(Task input Opens)

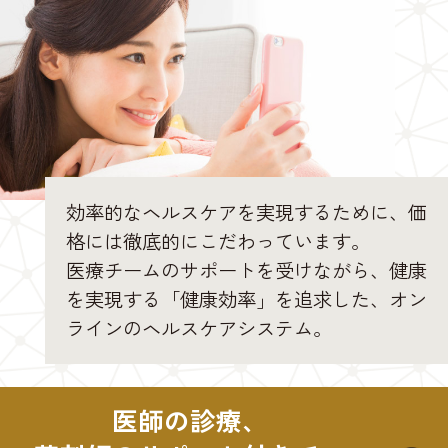
効率的なヘルスケアを実現するために、価
格には徹底的にこだわっています。
医療チームのサポートを受けながら、健康
を実現する「健康効率」を追求した、オン
ラインのヘルスケアシステム。
医師の診療、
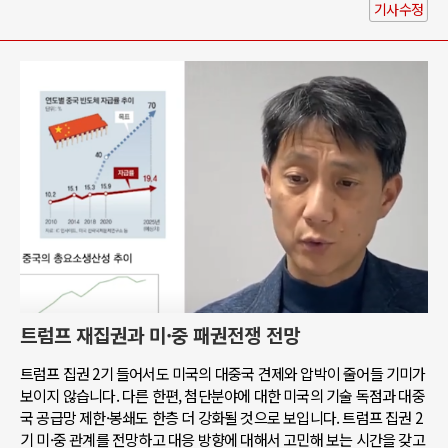
기사수정
트럼프 재집권과 미·중 패권전쟁 전망
트럼프 집권 2기 들어서도 미국의 대중국 견제와 압박이 줄어들 기미가
보이지 않습니다. 다른 한편, 첨단분야에 대한 미국의 기술 독점과 대중
국 공급망 제한·봉쇄도 한층 더 강화될 것으로 보입니다. 트럼프 집권 2
기 미·중 관계를 전망하고 대응 방향에 대해서 고민해 보는 시간을 갖고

(Task input Closes)

→ **The problem**:
What you return must match the records above exactly, minus any images.

→ **Expected answer**:
効率的なヘルスケアを実現するために、価
格には徹底的にこだわっています。
医療チームのサポートを受けながら、健康
を実現する「健康効率」を追求した、オン
ラインのヘルスケアシステム。
医師の診療、
기사수정
트럼프 재집권과 미·중 패권전쟁 전망
트럼프 집권 2기 들어서도 미국의 대중국 견제와 압박이 줄어들 기미가
보이지 않습니다. 다른 한편, 첨단분야에 대한 미국의 기술 독점과 대중
국 공급망 제한·봉쇄도 한층 더 강화될 것으로 보입니다. 트럼프 집권 2
기 미·중 관계를 전망하고 대응 방향에 대해서 고민해 보는 시간을 갖고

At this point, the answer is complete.